Despite the important scientific literature, very few studies have identified the way in which judges exercise political power by using differentiated modalities of judicial constraints. The purpose of the thematic section is to identify more precisely these differentiated modalities of constraints, especially in the era of digital justice (Garapon & Lassègue, 2018). The following non-exhaustive examples can be mentionned: the indirect production of legal norms by judges, the arbitration of moral values or the stabilization of a political system. Indeed, in recent years, the decisions of the judges concerned different parts of the social and political life: requests for secession of sub-state entities, right to be forgotten on the Internet, creation of a neutral sex, relations of friendship on Facebook, free trade agreements or wearing burkini on beaches, among others.

To do this, two perspectives are proposed. On the one hand, the panelists will propose analytical studies characterizing the contemporary exercise of judicial constraints.

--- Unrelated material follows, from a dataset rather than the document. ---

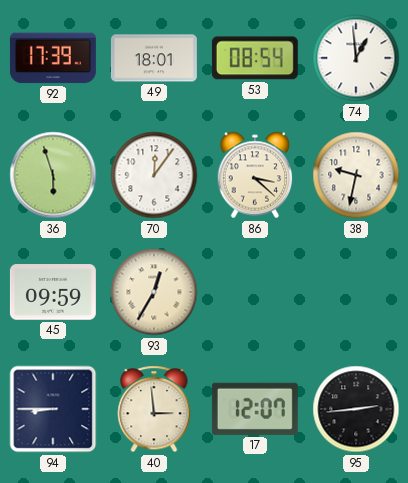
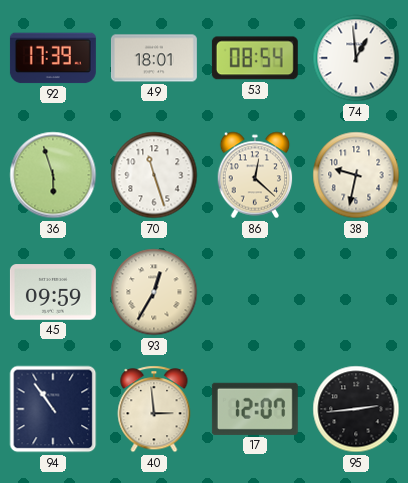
70: 12:06 -> 11:27
86: 3:22 -> 12:22
94: 8:45 -> 10:54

On the other hand, panelists will propose prospective studies to identify future challenges in the exercise of judicial constraints, particularly in the context of the development of digital justice. Communications will have to meet a methodological requirement: the panelists will propose an original methodology allowing the characterization or the illustration of the judicial constraints.
Finally, the thematic section opens new perspectives in the field of « law and politics » insofar as the characterization and illustration of judicial constraints gives the possibilities to consider the changes of the democratic systems and, more broadly, of the exercise of political power.

Président de séance : Geoffrey Grandjean (Université de Liège)
Discutants : Bernard Fournier (Haute École de la Province de Liège) et Fabien Terpan (Sciences po Grenoble)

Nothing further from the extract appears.